Gold funds are one of the newest ways to invest in gold as an asset without the necessity to hold the commodity in its physical form. They are basically a type of mutual funds and can be categorised as open-ended investments, based on the units provided by the gold Exchange Traded Fund. These funds can also be used as a hedge to protect an investor against economic shocks. Many individuals diversify their investment portfolio with a part going into gold funds to secure themselves from the fluctuating market.
Is it worth investing in gold funds?
The primary aim of putting money into gold funds is to generate wealth during the investment tenure and create a cushion against market fluctuation. The return of the best gold funds can sometimes outgrow the actual price of the precious metal itself – a lucrative opportunity for investors. If an investor opts for long-term gold mutual funds, the returns received will be calculated based on the current market's gold prices. It can offer a significant return if the price of gold increases at the time of redemption.

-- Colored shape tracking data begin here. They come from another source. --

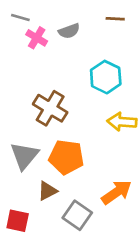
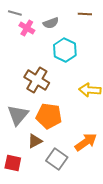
cyan hexagon: (106, 77) -> (65, 50), moved

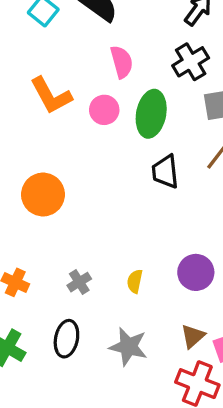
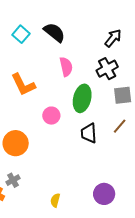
pink circle: (104, 110) -> (51, 116), moved
yellow semicircle: (135, 281) -> (55, 200), moved
gray cross: (79, 282) -> (13, 180), moved

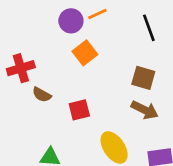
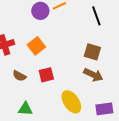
orange square: (85, 53) -> (36, 46), moved
brown semicircle: (42, 95) -> (19, 76), moved

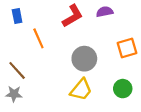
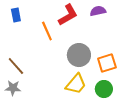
orange line: (38, 38) -> (47, 31), moved
orange square: (127, 48) -> (107, 63), moved
green circle: (123, 89) -> (104, 89), moved

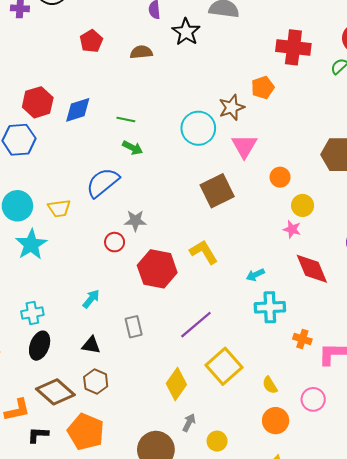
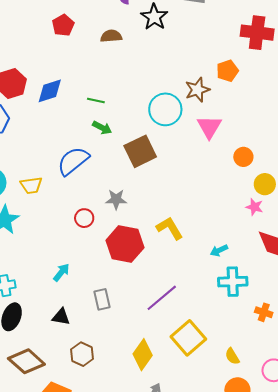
brown square: (217, 191) -> (140, 151), moved
gray star: (135, 221) -> (116, 199), moved
brown hexagon: (96, 382) -> (82, 354), moved

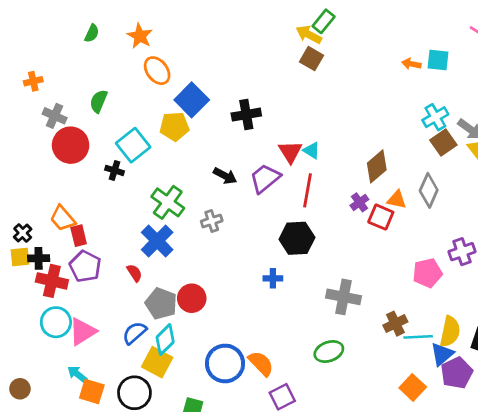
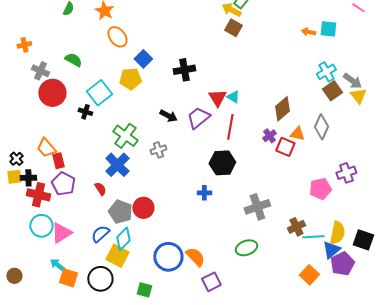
blue square: (192, 100) -> (143, 59), size x0.7
green semicircle: (99, 101) -> (73, 60), turned 96
gray cross: (344, 297) -> (257, 207), turned -30

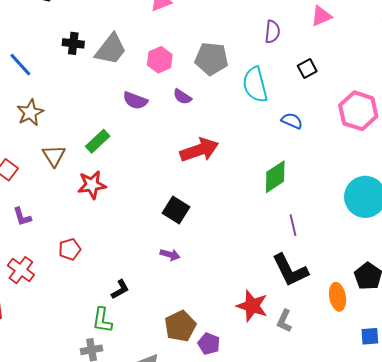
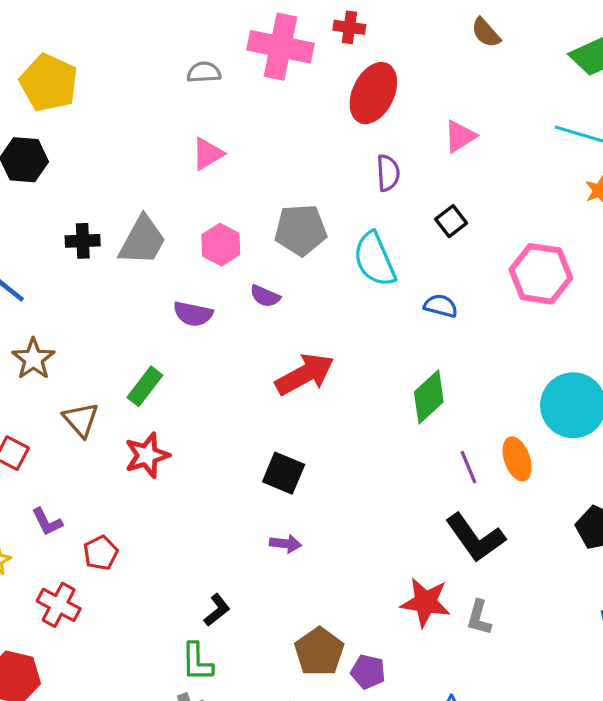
red pentagon: (70, 249) -> (101, 553), moved
orange ellipse: (338, 297) -> (517, 459), moved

Gold funds are taxed similarly as gold jewellery and depend on investment duration. If the tenure is less than three years, it is considered a short-term investment. The revenue is added to the investor's gross income to calculate tax. For the long-term investment of more than three years, gold funds are taxed at 20%.
Who should invest?
Gold funds are ideal for diversifying portfolios and lowering the risk of investment. It is regulated by market regulator Securities and Exchange Board of India (SEBI), which lowers the risk associated with investing in a mutual fund. Gold funds are insulated from financial market fluctuations, thus are relatively stable and attractive to conservative investors.
A major drawback of these funds is they offer lower returns when compared to equities. Thus, gold may not be a long-term option for wealth creation for a lot of investors. It gives relatively higher returns only during periods of market collapse.